I was diagnosed with clinical depression, severe, at age 14; diagnosis changed to clinical depression, severe and recurrent following a second major depressive episode at age 16 (though my psychiatrist is fairly certain that it was actually bipolar II, presenting for so many years as unipolar depression, and keeping an almost paranoid eye out for any hint of full-fledged mania). I did both my undergrad and grad degrees (completed just last month!) at ivy league universities; both were degrees requiring both research and clinical work. I am literally an epitome of successful concealment of mental illness!
Disclosure has been a constant back-and-forth discussion across the last 10 years, waxing and waning with the onset and resolution of depressive episodes that increased in both intensity and duration with every one. I almost never regretted disclosing my illness, and looking back, I regret not disclosing it at other times. Pride and fear kept me from asking for the help and support I needed in my academic and professional career, and that is something I regret. At the very least, my academic transcripts would certainly have been more uniform! By the end, I did - more or less ;) - learn that incredibly difficult lesson, and thankfully: I simply couldn't have made it through the last year of my degree (which included my first ever psychiatric hospitalization) without the minor accommodations for which I was finally able to bring myself to ask.
And yet, at the same time, I ask myself if I would want to put my future child in the hands of a clinical professional with a similar illness. And the most awful part is that if I had a choice, I don't think that I would. What happens if my child saw this clinician on a day when s/he was struggling? Or, what if this future child of mine needed to see the clinician in a phase of his/her illness? What if his/her judgment WAS impaired...and by something that wouldn't have been present had I sent this imaginary child to someone without the disorder....
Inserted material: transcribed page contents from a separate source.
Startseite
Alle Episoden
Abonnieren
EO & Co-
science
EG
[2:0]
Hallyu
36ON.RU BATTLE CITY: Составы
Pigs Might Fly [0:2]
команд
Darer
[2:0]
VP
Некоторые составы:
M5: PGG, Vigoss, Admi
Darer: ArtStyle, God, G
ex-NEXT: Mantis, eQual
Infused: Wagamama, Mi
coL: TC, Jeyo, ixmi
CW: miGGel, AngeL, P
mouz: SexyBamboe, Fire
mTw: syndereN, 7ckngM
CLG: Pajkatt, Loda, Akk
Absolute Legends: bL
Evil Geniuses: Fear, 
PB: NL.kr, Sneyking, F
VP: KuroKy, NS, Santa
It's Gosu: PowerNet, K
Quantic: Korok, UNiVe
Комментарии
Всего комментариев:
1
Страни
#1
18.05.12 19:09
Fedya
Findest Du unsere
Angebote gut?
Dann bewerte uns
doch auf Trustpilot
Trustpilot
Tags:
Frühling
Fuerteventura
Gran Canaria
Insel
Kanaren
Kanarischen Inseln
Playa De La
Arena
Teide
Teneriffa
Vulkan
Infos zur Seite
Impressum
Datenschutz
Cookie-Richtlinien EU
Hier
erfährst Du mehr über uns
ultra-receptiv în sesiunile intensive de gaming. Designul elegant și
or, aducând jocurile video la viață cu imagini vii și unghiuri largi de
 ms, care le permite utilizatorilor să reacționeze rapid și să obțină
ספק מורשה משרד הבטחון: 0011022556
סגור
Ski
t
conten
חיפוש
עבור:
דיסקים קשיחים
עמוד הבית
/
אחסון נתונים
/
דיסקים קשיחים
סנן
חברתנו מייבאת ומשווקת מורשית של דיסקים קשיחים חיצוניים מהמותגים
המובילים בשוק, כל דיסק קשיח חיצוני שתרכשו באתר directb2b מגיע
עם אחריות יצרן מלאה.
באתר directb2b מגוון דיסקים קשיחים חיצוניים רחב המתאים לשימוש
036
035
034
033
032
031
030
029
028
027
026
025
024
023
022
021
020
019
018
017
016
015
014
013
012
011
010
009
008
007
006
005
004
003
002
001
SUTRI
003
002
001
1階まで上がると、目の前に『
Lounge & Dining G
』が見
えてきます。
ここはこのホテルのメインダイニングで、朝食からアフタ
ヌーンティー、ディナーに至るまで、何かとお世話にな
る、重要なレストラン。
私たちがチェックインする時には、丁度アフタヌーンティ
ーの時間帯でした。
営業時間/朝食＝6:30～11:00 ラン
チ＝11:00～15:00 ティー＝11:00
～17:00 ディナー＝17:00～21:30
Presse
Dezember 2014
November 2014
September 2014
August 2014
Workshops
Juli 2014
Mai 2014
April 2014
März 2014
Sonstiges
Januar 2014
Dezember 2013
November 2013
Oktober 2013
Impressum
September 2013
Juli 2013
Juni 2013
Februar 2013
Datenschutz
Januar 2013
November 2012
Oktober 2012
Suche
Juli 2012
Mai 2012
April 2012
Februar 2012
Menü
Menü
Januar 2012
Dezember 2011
These thoughts plague me, because what, then, do they mean about me, my definition of myself as a person - as a person apart from my illness, as a person in sync with a mental illness, as a person for whom performance, personality, existence are often so dependent on synthetic neurochemistry...?
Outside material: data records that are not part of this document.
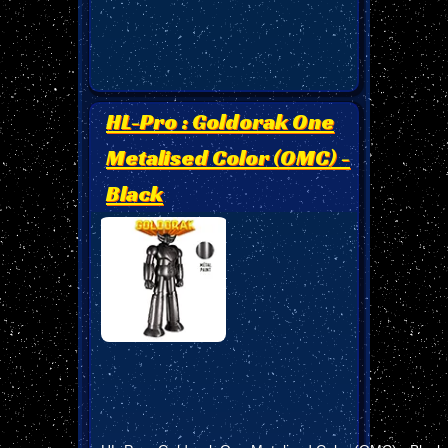
HL-Pro : Goldorak One
Metalised Color (OMC) -
Black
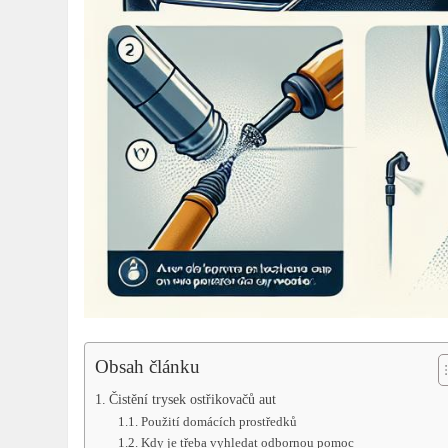
Obsah článku
Čistění trysek ostřikovačů aut
Použití domácích prostředků
Kdy je třeba vyhledat odbornou pomoc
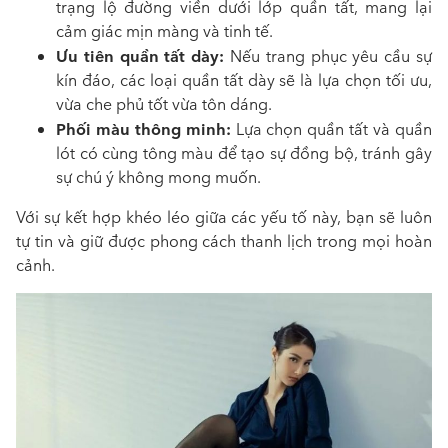
trạng lộ đường viền dưới lớp quần tất, mang lại
cảm giác mịn màng và tinh tế.
Ưu tiên quần tất dày:
Nếu trang phục yêu cầu sự
kín đáo, các loại quần tất dày sẽ là lựa chọn tối ưu,
vừa che phủ tốt vừa tôn dáng.
Phối màu thông minh:
Lựa chọn quần tất và quần
lót có cùng tông màu để tạo sự đồng bộ, tránh gây
sự chú ý không mong muốn.
Với sự kết hợp khéo léo giữa các yếu tố này, bạn sẽ luôn
tự tin và giữ được phong cách thanh lịch trong mọi hoàn
cảnh.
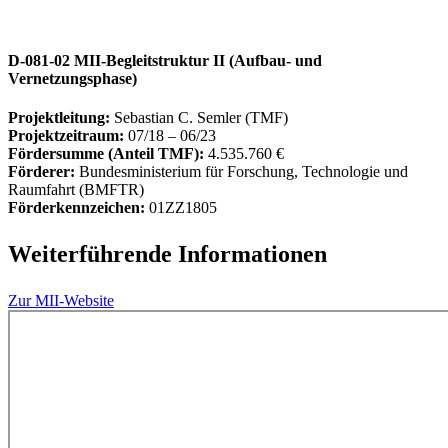
D-081-02 MII-Begleitstruktur II (Aufbau- und
Vernetzungsphase)
Projektleitung:
Sebastian C. Semler (TMF)
Projektzeitraum:
07/18 – 06/23
Fördersumme (Anteil TMF):
4.535.760 €
Förderer:
Bundesministerium für Forschung, Technologie und
Raumfahrt (BMFTR)
Förderkennzeichen:
01ZZ1805
Weiterführende Informationen
Zur MII-Website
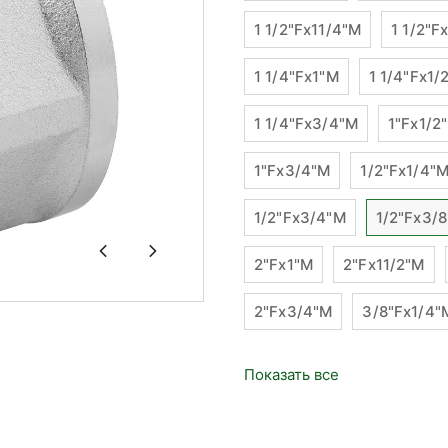
1 1/2"Fx11/4"M
1 1/2"F
1 1/4"Fx1"М
1 1/4"Fx1/
1 1/4"Fx3/4"М
1"Fx1/2
1"Fx3/4"М
1/2"Fx1/4"
1/2"Fx3/4"М
1/2"Fx3/
2"Fx1"М
2"Fx11/2"M
2"Fx3/4"М
3/8"Fx1/4"
Показать все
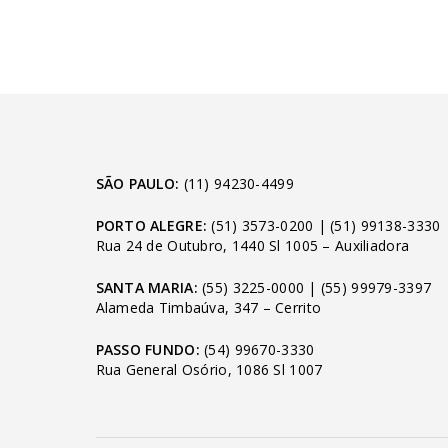
SÃO PAULO:
(11) 94230-4499
PORTO ALEGRE:
(51) 3573-0200
|
(51) 99138-3330
Rua 24 de Outubro, 1440 Sl 1005 – Auxiliadora
SANTA MARIA:
(55) 3225-0000
|
(55) 99979-3397
Alameda Timbaúva, 347 – Cerrito
PASSO FUNDO:
(54) 99670-3330
Rua General Osório, 1086 Sl 1007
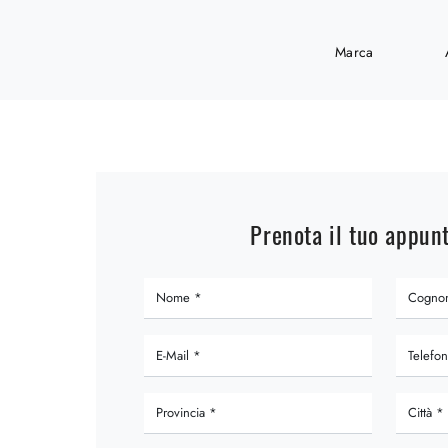
Marca
Prenota il tuo appu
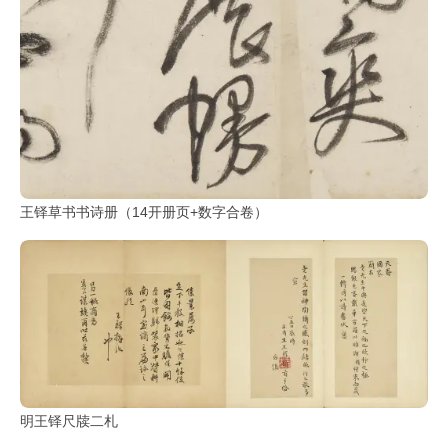
王铎草书书诗册（14开册页+数字合卷）
明王铎尺牍二札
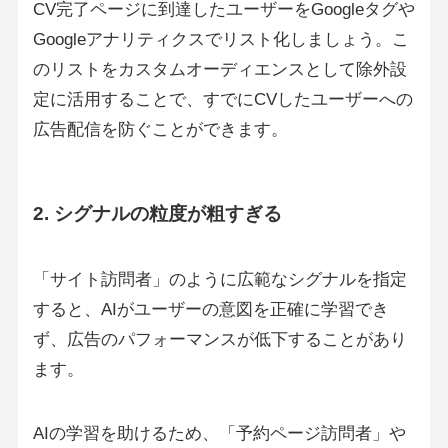
CV完了ページに到達したユーザーをGoogleタグや
Googleアナリティクスでリスト化しましょう。こ
のリストをカスタムオーディエンスとして除外設
定に活用することで、すでにCVしたユーザーへの
広告配信を防ぐことができます。
2. シグナルの粒度が粗すぎる
「サイト訪問者」のように広範なシグナルを指定
すると、AIがユーザーの意図を正確に学習でき
ず、広告のパフォーマンスが低下することがあり
ます。
AIの学習を助けるため、「予約ページ訪問者」や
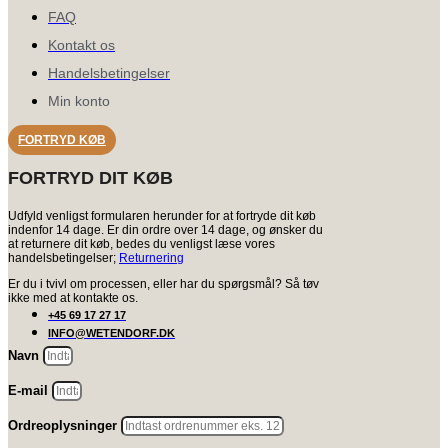
FAQ
Kontakt os
Handelsbetingelser
Min konto
FORTRYD KØB
FORTRYD DIT KØB
Udfyld venligst formularen herunder for at fortryde dit køb
indenfor 14 dage. Er din ordre over 14 dage, og ønsker du
at returnere dit køb, bedes du venligst læse vores
handelsbetingelser;
Returnering
Er du i tvivl om processen, eller har du spørgsmål? Så tøv
ikke med at kontakte os.
+45 69 17 27 17
INFO@WETENDORF.DK
Navn
E-mail
Ordreoplysninger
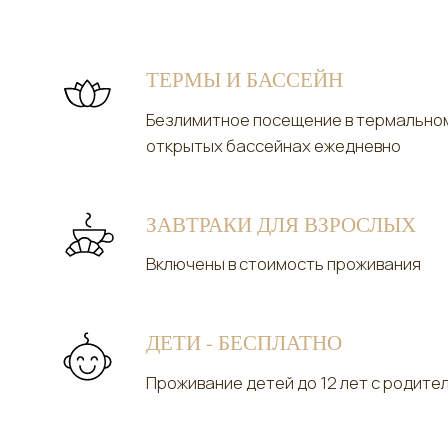
Безлимитное посещение в термальном ко
открытых бассейнах ежедневно
ЗАВТРАКИ ДЛЯ ВЗРОСЛЫХ
Включены в стоимость проживания
ДЕТИ - БЕСПЛАТНО
Проживание детей до 12 лет с родителям
ОТ 2 СУТОК
Предложение действует при бронировани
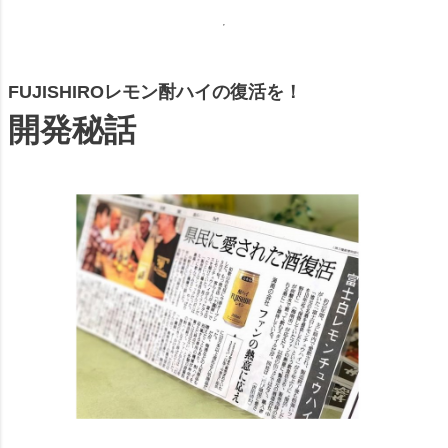
FUJISHIROレモン酎ハイの復活を！
開発秘話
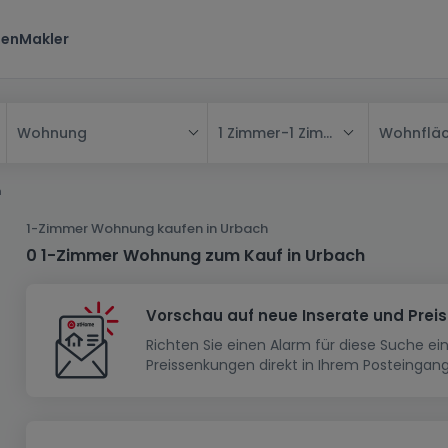
ten
Makler
1 Zimmer
-
1 Zimmer
Wohnflä
Wohnung
Alle
h
Haus
1-Zimmer Wohnung kaufen in Urbach
Wohnung
Haus
0 1-Zimmer Wohnung zum Kauf in Urbach
Neubauprojekt
Einfamilienhaus
Wohnung
Vorschau auf neue Inserate und Prei
Haus bauen
Reihenhaus
Schlafzimmer
Wohnanlage
Richten Sie einen Alarm für diese Suche e
Renditeobjekt
1-Zimmer-Apartment
Doppelhaushälfte
Musterhaus
Wohnsiedlung
Preissenkungen direkt in Ihrem Posteingang
Grundstück
Penthouse-Wohnung
Renditeobjekt
Villa
Grundstück + Haus
Garage - Parkplatz
Rohbau
Bauland
Herrenhaus
Maisonnette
I don't know. I just don't know.
If there's any confusion, that sara isn't me.
I know this is probably terrible advice, but all through medical school, I used to stop meds during exam time, fly through them, then bite the bullet of the depression after them until the meds kicked in again. I remember one semester being so horrible, at the end of the exam period, I took pills with me to the last exam so I could immediately take the first dose right at the end. Came home and collapsed on the sofa suicidal, but then the drugs were back and all was ok.
I just did it again for Step Two. Got a perfect score. And it was just a one day exam, so not that bad.
Before that, I didn't do it this time for the final university exams - stayed on the meds, and I barely passed. I have made my peace with the fact that my brain works in a strange way that will involve a willingness to sometimes tolerate a large amount of suffering in exchange for its abilities.
You can always go back on the meds...I know this is advice that doctors hate and so on...but I do need my periods when my brain is on fire. And a lot of the time, they come even in a horrible mood...not only pure mania. I felt horrible - horribly clear - the day I took Step Two.
It's just a balance. I wouldn't want to live like that all the time, probably would be dead without the meds. But sometimes, I'm willing to suffer pretty badly to be able to do the things I can do.